BEGIN Data extract

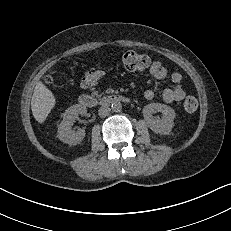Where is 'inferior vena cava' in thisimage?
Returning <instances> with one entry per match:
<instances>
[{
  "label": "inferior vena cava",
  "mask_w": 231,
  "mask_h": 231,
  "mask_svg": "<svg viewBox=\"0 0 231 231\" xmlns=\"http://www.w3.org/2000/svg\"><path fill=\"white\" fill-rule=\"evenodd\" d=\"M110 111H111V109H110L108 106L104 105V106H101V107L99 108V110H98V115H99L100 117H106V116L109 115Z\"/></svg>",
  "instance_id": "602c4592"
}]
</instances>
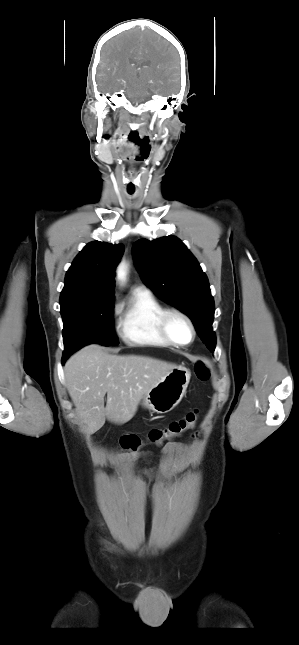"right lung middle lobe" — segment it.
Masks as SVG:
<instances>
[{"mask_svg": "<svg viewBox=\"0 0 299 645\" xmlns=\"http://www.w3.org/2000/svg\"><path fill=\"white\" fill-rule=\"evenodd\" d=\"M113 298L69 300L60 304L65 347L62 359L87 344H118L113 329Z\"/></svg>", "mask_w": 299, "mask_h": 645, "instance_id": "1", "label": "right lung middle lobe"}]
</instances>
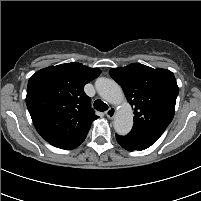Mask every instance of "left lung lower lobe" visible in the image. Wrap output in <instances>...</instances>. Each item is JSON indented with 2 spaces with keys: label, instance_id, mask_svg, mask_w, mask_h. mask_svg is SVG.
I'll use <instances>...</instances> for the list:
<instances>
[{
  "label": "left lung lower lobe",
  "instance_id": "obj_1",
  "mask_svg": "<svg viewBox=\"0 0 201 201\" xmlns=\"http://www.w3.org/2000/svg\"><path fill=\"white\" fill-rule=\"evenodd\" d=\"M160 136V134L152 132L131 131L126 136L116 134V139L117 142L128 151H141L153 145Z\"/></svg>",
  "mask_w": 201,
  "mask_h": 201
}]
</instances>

END Data extract
BEGIN Data extract

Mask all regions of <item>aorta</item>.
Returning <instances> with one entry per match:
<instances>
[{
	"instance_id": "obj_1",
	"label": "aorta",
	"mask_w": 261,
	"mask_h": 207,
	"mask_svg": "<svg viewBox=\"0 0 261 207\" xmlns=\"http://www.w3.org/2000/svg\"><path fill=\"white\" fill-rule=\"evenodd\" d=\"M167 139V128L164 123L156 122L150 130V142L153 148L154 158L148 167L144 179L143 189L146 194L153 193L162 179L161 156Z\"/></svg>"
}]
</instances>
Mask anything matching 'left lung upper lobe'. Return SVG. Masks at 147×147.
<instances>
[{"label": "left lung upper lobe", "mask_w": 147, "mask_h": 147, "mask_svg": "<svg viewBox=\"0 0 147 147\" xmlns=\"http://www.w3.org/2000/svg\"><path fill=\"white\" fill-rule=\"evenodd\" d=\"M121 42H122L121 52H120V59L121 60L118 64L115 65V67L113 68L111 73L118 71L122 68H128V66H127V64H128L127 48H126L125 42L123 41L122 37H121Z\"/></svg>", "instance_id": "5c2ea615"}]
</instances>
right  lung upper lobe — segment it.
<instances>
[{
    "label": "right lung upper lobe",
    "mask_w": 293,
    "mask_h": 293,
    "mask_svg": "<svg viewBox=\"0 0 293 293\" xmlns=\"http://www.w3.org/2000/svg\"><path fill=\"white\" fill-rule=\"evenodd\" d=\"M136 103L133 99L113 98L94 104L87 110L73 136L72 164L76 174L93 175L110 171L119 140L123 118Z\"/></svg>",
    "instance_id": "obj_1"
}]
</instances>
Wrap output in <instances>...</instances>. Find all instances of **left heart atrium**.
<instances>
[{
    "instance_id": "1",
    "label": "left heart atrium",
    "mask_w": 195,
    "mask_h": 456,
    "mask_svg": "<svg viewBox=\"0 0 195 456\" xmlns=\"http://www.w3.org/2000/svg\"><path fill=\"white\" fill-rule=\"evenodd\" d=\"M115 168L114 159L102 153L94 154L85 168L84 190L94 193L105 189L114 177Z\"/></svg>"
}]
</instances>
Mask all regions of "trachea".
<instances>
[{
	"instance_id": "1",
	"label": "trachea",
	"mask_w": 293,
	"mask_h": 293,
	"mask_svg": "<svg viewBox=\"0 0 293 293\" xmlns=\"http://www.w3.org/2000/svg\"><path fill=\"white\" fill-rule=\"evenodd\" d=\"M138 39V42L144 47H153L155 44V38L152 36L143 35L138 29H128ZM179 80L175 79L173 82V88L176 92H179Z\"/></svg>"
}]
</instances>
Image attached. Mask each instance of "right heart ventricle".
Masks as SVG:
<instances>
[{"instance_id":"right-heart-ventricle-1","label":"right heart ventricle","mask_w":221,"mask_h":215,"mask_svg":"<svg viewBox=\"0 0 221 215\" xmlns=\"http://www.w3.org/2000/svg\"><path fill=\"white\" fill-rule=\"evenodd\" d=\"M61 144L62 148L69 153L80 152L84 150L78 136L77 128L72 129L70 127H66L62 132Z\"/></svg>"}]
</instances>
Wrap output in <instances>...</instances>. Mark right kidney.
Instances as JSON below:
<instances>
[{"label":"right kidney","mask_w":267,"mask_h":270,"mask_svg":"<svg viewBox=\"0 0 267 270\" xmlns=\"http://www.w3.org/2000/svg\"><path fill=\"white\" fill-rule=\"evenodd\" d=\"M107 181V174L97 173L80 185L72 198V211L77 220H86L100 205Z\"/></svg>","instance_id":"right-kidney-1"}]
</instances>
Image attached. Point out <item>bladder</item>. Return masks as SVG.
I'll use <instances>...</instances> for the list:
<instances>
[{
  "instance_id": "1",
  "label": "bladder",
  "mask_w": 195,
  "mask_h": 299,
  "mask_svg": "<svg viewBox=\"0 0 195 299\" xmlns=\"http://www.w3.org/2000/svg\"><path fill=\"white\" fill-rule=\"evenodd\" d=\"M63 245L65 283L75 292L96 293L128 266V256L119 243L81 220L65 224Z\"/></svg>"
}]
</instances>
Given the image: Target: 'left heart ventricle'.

END Data extract

## Task details
All that is wanted is the stretch of lines above from the one containing "Image attached. Point" through the one containing "Given the image: Target: 'left", duplicated exactly.

## Problem solution
Image attached. Point out <item>bladder</item>. Return masks as SVG.
I'll use <instances>...</instances> for the list:
<instances>
[{
  "instance_id": "1",
  "label": "bladder",
  "mask_w": 195,
  "mask_h": 299,
  "mask_svg": "<svg viewBox=\"0 0 195 299\" xmlns=\"http://www.w3.org/2000/svg\"><path fill=\"white\" fill-rule=\"evenodd\" d=\"M63 245L65 283L75 292L96 293L128 266V256L119 243L81 220L65 224Z\"/></svg>"
}]
</instances>
Given the image: Target: 'left heart ventricle'.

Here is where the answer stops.